A particle travels along a straight line with a velocity v=(12-3t^2) m/s, when t is in seconds. When t=1s, the particle is located 10m to the left of the origin. Determine the accelaration when t=4s, the displacement from t=0 to t=10s, and the distance the particle travels during this time period..
Thank you for the answer of my 1st question..hope you could help me w/ this one.tnx
v=12-3t^2
acceleration= -6t at t=4, acceleration is -24m/s^2
displacement=INTEGRAL velocity dt
= INT(12-3t^2)dt= 12t-t^3 from t=0 to 10
= 120-1000=-860
To find the acceleration when t = 4s, we need to differentiate the given velocity function v(t) with respect to time t.
Given: v(t) = 12 - 3t^2 m/s
Differentiating v(t) with respect to t, we get:
a(t) = d(v(t))/dt
= d(12 - 3t^2)/dt
= -6t
Now, substitute t = 4s into the acceleration function to find the acceleration at t = 4s:
a(4) = -6(4)
= -24 m/s^2
Therefore, when t = 4s, the acceleration is -24 m/s^2.
Now, let's find the displacement from t = 0s to t = 10s.
To find the displacement, we need to integrate the velocity function v(t) from t = 0s to t = 10s.
Given: v(t) = 12 - 3t^2 m/s
To find the displacement D, integrate v(t) with respect to t from t = 0s to t = 10s:
D = ∫(0s to 10s) (12 - 3t^2) dt
= ∫(0s to 10s) 12dt - ∫(0s to 10s) 3t^2 dt
= [12t] (0s to 10s) - [t^3] (0s to 10s)
= 12(10) - 3(10^3) - (12(0) - 3(0^3))
= 120 - 3000 - 0
= -2880 m
Therefore, the displacement from t = 0s to t = 10s is -2880 m (to the left).

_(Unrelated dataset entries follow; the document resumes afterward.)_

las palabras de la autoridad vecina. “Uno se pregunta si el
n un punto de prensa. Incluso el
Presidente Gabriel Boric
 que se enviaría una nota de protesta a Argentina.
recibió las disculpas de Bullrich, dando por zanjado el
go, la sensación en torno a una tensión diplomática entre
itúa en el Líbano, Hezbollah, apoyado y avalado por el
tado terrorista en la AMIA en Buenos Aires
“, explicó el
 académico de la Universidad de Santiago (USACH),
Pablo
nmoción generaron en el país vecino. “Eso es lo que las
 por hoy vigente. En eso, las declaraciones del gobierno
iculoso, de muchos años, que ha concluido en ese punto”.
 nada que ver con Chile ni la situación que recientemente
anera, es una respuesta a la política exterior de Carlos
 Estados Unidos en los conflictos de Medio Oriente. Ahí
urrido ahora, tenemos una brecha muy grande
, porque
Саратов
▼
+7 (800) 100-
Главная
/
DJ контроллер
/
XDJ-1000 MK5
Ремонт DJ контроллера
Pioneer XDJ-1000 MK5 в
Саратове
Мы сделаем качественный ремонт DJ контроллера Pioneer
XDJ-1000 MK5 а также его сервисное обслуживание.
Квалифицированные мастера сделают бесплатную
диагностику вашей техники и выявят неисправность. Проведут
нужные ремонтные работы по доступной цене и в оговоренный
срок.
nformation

To find the distance the particle travels during this time period, we can take the absolute value of the displacement.
Distance = |Displacement|
= |-2880|
= 2880 m
Therefore, the particle travels a distance of 2880 meters during the time period from t = 0s to t = 10s.
To determine the acceleration when t=4s, we need to find the derivative of the velocity with respect to time (t):
Given: v = 12 - 3t^2
To find the acceleration a, we take the derivative of v with respect to t:
a = d/dt (v) = d/dt (12 - 3t^2)
Differentiating the equation term by term, we get:
a = 0 - 6t
When t=4s, we can substitute the value into the equation to find the acceleration:
a = 0 - 6(4) = -24 m/s^2
Thus, the acceleration when t=4s is -24 m/s^2.

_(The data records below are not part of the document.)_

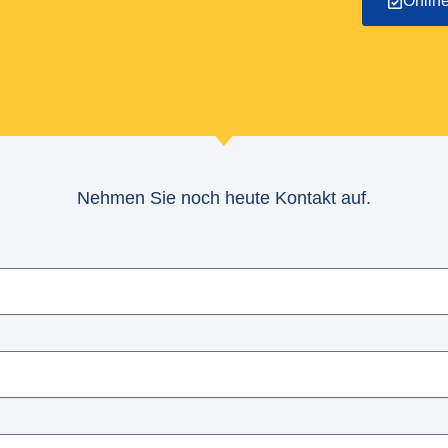
Onlin
Nehmen Sie noch heute Kontakt auf.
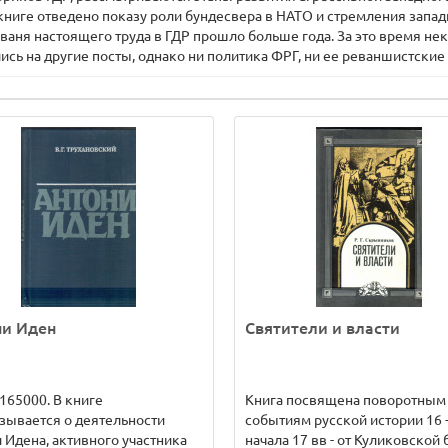
 книге отведено показу роли бундесвера в НАТО и стремления зап
аня настоящего труда в ГДР прошло больше года. За это время не
сь на другие посты, однако ни политика ФРГ, ни ее реваншистски
ни Иден
Святители и власти
165000. В книге
Книга посвящена поворотным
зывается о деятельности
событиям русской истории 16 
 Идена, активного участника
начала 17 вв - от Куликовской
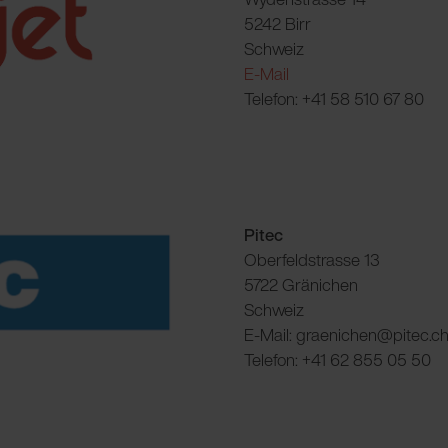
5242 Birr
Schweiz
E-Mail
Telefon: +41 58 510 67 80
Pitec
Oberfeldstrasse 13
5722 Gränichen
Schweiz
E-Mail: graenichen@pitec.c
Telefon: +41 62 855 05 50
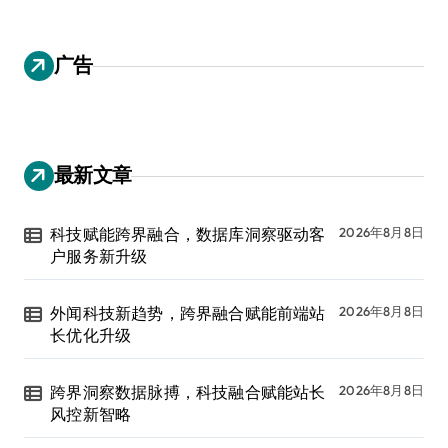
广告
最新文章
科技赋能跨界融合，数据库洞察驱动客
2026年8月8日
户服务新升级
外闻科技新趋势，跨界融合赋能前端站
2026年8月8日
长优化升级
跨界洞察数据脉搏，科技融合赋能站长
2026年8月8日
风控新智略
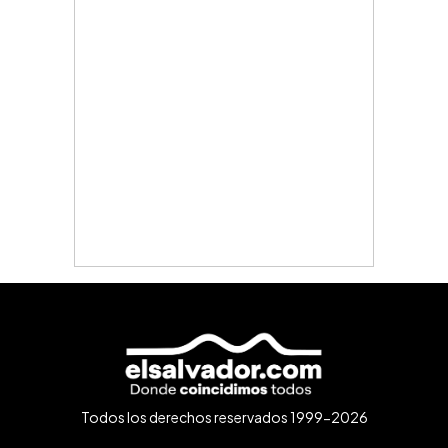
Todos los derechos reservados 1999-2026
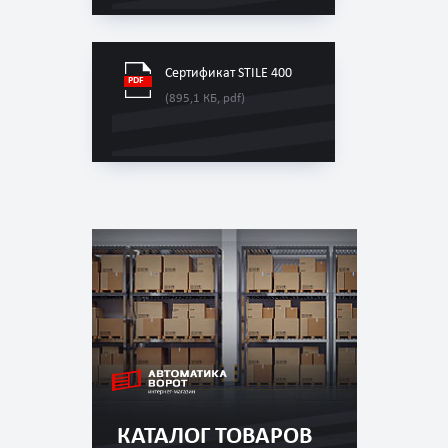
Сертификат STILE 400
(895,1 КБ, pdf)
КАТАЛОГ ТОВАРОВ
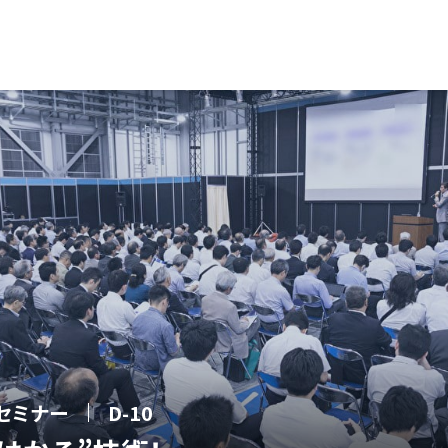
セミナー
D-10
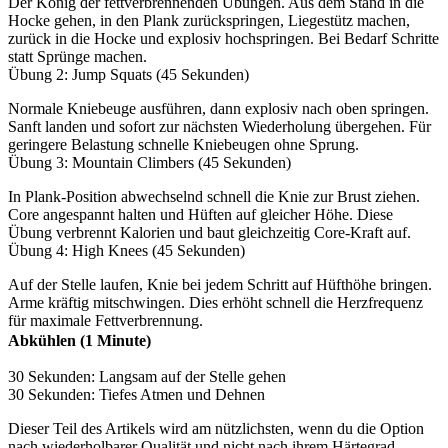
Der König der fettverbrennenden Übungen. Aus dem Stand in die
Hocke gehen, in den Plank zurückspringen, Liegestütz machen,
zurück in die Hocke und explosiv hochspringen. Bei Bedarf Schritte
statt Sprünge machen.
Übung 2: Jump Squats (45 Sekunden)
Normale Kniebeuge ausführen, dann explosiv nach oben springen.
Sanft landen und sofort zur nächsten Wiederholung übergehen. Für
geringere Belastung schnelle Kniebeugen ohne Sprung.
Übung 3: Mountain Climbers (45 Sekunden)
In Plank-Position abwechselnd schnell die Knie zur Brust ziehen.
Core angespannt halten und Hüften auf gleicher Höhe. Diese
Übung verbrennt Kalorien und baut gleichzeitig Core-Kraft auf.
Übung 4: High Knees (45 Sekunden)
Auf der Stelle laufen, Knie bei jedem Schritt auf Hüfthöhe bringen.
Arme kräftig mitschwingen. Dies erhöht schnell die Herzfrequenz
für maximale Fettverbrennung.
Abkühlen (1 Minute)
30 Sekunden: Langsam auf der Stelle gehen
30 Sekunden: Tiefes Atmen und Dehnen
Dieser Teil des Artikels wird am nützlichsten, wenn du die Option
nach wiederholbarer Qualität und nicht nach ihrem Härtegrad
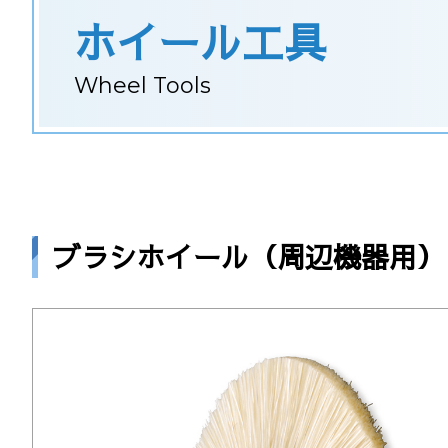
ホイール工具
Wheel Tools
ブラシホイール（周辺機器用）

To determine the displacement from t=0 to t=10s, we need to calculate the integral of the velocity from t=0 to t=10:
Given: v = 12 - 3t^2
To find the displacement D, we integrate v with respect to t over the interval from t=0 to t=10:
D = ∫(12 - 3t^2) dt (evaluated from t=0 to t=10)

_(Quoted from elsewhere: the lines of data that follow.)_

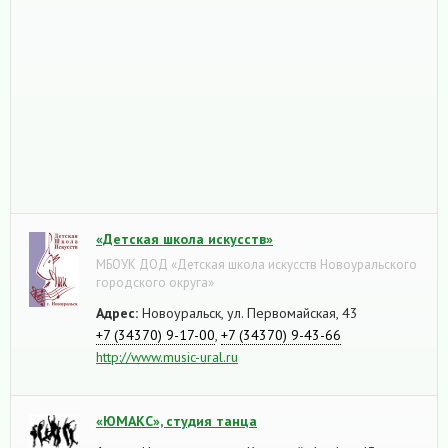
«Детская школа искусств»
МБОУК ДОД «Детская школа искусств Новоуральского
городского округа»
Адрес:
Новоуральск, ул. Первомайская, 43
+7 (34370) 9-17-00
,
+7 (34370) 9-43-66
http://www.music-ural.ru
«ЮМАКС», студия танца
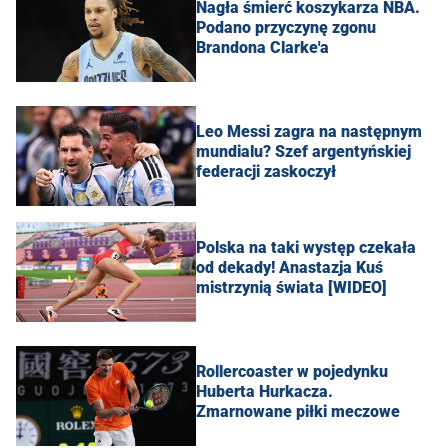
Nagła śmierć koszykarza NBA.
Podano przyczynę zgonu
Brandona Clarke'a
Leo Messi zagra na następnym
mundialu? Szef argentyńskiej
federacji zaskoczył
Polska na taki występ czekała
od dekady! Anastazja Kuś
mistrzynią świata [WIDEO]
Rollercoaster w pojedynku
Huberta Hurkacza.
Zmarnowane piłki meczowe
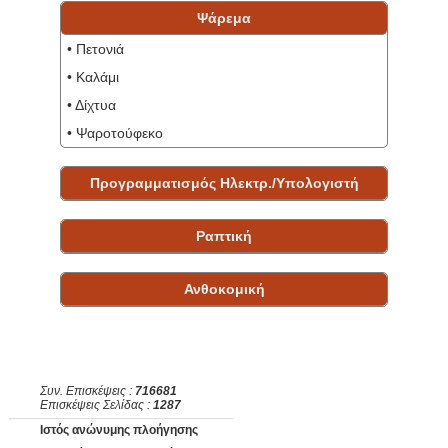
Ψάρεμα
• Πετονιά
• Καλάμι
• Δίχτυα
• Ψαροτούφεκο
Προγραμματισμός Ηλεκτρ./Υπολογιστή
Ραπτική
Ανθοκομική
Συν. Επισκέψεις :
716681
Επισκέψεις Σελίδας :
1287
Ιστός ανώνυμης πλοήγησης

Integrating term by term, we get:
D = 12t - t^3
Substituting the limits of integration:
D = (12(10) - 10^3) - (12(0) - 0^3)
D = (120 - 1000) - (0 - 0)
D = -880 - 0
D = -880 m
Thus, the displacement from t=0 to t=10s is -880 m (to the left of the origin).
To determine the distance the particle travels during the time period from t=0 to t=10s, we need to find the integral of the absolute value of the velocity from t=0 to t=10:
Given: v = 12 - 3t^2
To find the distance traveled, we integrate the absolute value of v with respect to t over the interval from t=0 to t=10:
Distance = ∫|12 - 3t^2| dt (evaluated from t=0 to t=10)
We need to split this integral into two parts, corresponding to the different regions where the expression inside the absolute value function changes sign:
For t in [0, 2], v = 12 - 3t^2
For t in [2, 10], v = 3t^2 - 12
Integrating the first part, we get:
∫(12 - 3t^2) dt = 12t - t^3/3 + C1
Integrating the second part, we get:
∫(3t^2 - 12) dt = t^3 - 12t + C2
To find the distance, we need to convert any negative values obtained from evaluating the definite integrals to positive:
Distance = |12(10) - (10^3/3) + C1| + |(10^3 - 12(10) + C2)|
The constants C1 and C2 cancel out when evaluating the absolute value. For simplicity, let's assume C1 and C2 are both equal to zero.
Distance = |120 - (1000/3)| + |(1000 - 120)|
Distance = |360 - 1000/3| + |880|
Distance = |-640/3| + 880
Distance = 640/3 + 880
Distance = 2560/3 + 880
Distance ≈ 1426.67 + 880
Distance ≈ 2306.67 m
Thus, the distance the particle travels during the time period from t=0 to t=10s is approximately 2306.67 m.